[Data extracts]
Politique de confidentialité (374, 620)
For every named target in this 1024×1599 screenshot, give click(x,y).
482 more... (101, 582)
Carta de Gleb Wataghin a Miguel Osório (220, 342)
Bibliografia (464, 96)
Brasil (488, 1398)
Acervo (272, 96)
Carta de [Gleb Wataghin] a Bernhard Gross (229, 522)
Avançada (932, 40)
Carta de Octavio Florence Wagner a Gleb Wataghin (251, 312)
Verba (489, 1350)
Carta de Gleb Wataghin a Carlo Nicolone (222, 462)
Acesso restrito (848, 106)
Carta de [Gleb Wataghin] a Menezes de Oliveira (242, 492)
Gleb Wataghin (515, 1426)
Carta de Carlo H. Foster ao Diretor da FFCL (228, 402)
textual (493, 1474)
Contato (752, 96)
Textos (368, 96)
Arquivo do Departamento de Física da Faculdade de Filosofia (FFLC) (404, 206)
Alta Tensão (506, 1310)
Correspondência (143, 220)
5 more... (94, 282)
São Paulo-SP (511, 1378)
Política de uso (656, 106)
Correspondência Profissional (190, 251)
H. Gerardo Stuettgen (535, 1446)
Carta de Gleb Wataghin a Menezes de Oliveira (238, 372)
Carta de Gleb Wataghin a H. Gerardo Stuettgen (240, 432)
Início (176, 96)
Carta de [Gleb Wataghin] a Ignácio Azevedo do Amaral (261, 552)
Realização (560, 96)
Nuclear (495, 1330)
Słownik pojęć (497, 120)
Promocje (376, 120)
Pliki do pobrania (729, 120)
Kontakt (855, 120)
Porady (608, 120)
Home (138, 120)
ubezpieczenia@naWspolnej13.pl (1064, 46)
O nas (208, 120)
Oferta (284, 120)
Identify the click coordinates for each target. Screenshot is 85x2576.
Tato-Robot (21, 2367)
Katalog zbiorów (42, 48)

[Task prompt]
Produce the entries above once more, identical in every detail.

[Completed exercise]
Politique de confidentialité (374, 620)
For every named target in this 1024×1599 screenshot, give click(x,y).
482 more... (101, 582)
Carta de Gleb Wataghin a Miguel Osório (220, 342)
Bibliografia (464, 96)
Brasil (488, 1398)
Acervo (272, 96)
Carta de [Gleb Wataghin] a Bernhard Gross (229, 522)
Avançada (932, 40)
Carta de Octavio Florence Wagner a Gleb Wataghin (251, 312)
Verba (489, 1350)
Carta de Gleb Wataghin a Carlo Nicolone (222, 462)
Acesso restrito (848, 106)
Carta de [Gleb Wataghin] a Menezes de Oliveira (242, 492)
Gleb Wataghin (515, 1426)
Carta de Carlo H. Foster ao Diretor da FFCL (228, 402)
textual (493, 1474)
Contato (752, 96)
Textos (368, 96)
Arquivo do Departamento de Física da Faculdade de Filosofia (FFLC) (404, 206)
Alta Tensão (506, 1310)
Correspondência (143, 220)
5 more... (94, 282)
São Paulo-SP (511, 1378)
Política de uso (656, 106)
Correspondência Profissional (190, 251)
H. Gerardo Stuettgen (535, 1446)
Carta de Gleb Wataghin a Menezes de Oliveira (238, 372)
Carta de Gleb Wataghin a H. Gerardo Stuettgen (240, 432)
Início (176, 96)
Carta de [Gleb Wataghin] a Ignácio Azevedo do Amaral (261, 552)
Realização (560, 96)
Nuclear (495, 1330)
Słownik pojęć (497, 120)
Promocje (376, 120)
Pliki do pobrania (729, 120)
Kontakt (855, 120)
Porady (608, 120)
Home (138, 120)
ubezpieczenia@naWspolnej13.pl (1064, 46)
O nas (208, 120)
Oferta (284, 120)
Identify the click coordinates for each target. Screenshot is 85x2576.
Tato-Robot (21, 2367)
Katalog zbiorów (42, 48)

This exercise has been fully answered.